Thursday 11 December 2014

Reflections: 3 Months

I can't believe I have been away from home 3 months already. It seems so crazy to think it has been that long and at the same time that short amount of time, this last month in particular has flown by.

Starting on a low note by losing my long term travel companions, being unable to find work in Sydney and not really getting along with Sydney as a city, whether this is because I felt very low after losing my East Coast family or not I am not sure, and then moving onto a farm in South Australia my life just seemed to be a crazy mess. However I feel like that farm is probably the best move I could have made in the whole situation. It has given me some stability and helped my work-a-holiday self from getting bored, it has also taken away the immediate stress of having to pay out money for accommodation when I don't have a job (or a plan).

It's hard work and long hours but I honestly enjoy it. The first week I didn't want to get my hands dirty, I have never been green fingered and pretty much refused to ever garden or weed back home but out here I am now keen to get stuck in and get my hands dirty which is crazy to me. I have pulled out six foot weeds, bled, sweated and become exhausted by it all but despite this I am keen to continue. I'm even developing muscles in places I never had them before and being active a lot which I am loving. The farm has even given me the opportunity to try new recipes which travelling hasn't given me before.
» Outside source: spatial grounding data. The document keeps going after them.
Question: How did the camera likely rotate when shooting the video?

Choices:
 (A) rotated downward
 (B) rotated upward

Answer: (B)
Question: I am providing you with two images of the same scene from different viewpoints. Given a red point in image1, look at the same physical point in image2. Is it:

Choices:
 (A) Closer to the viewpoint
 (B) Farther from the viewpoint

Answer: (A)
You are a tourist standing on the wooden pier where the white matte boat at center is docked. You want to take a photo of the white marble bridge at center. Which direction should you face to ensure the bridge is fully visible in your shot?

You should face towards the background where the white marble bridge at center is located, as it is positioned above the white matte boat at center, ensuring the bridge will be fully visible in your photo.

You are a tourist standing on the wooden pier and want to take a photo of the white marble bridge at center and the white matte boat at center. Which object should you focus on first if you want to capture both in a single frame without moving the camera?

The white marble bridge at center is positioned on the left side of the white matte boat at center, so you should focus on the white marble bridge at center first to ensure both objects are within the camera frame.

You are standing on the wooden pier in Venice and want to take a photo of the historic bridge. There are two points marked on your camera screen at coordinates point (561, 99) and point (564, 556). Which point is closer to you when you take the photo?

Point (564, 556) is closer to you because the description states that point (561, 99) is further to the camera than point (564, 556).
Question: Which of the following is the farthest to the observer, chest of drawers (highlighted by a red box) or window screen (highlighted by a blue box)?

Now the only thing I think I need to do is learn how to relax again, or at least gain a balance between working and relaxing as I tend to do all of one and none of the other. The last 2 months were all relaxing for me so this month has seen me throwing myself into work, trying to find work or stressing about working that I haven't really relaxed which has always been a problem for me. Getting my second year visa work done early is taking a huge weight off my mind and give me the oppertunity to really think about what I want to achieve in Australia before I move on and I would recommend this approach to anyone looking to stay in Australia for longer, starting your regional work sooner means if you hate it, you move on and still have time to do some more elsewhere. So I am glad I took this approach and feel so fortunate to have landed myself straight in a good farm.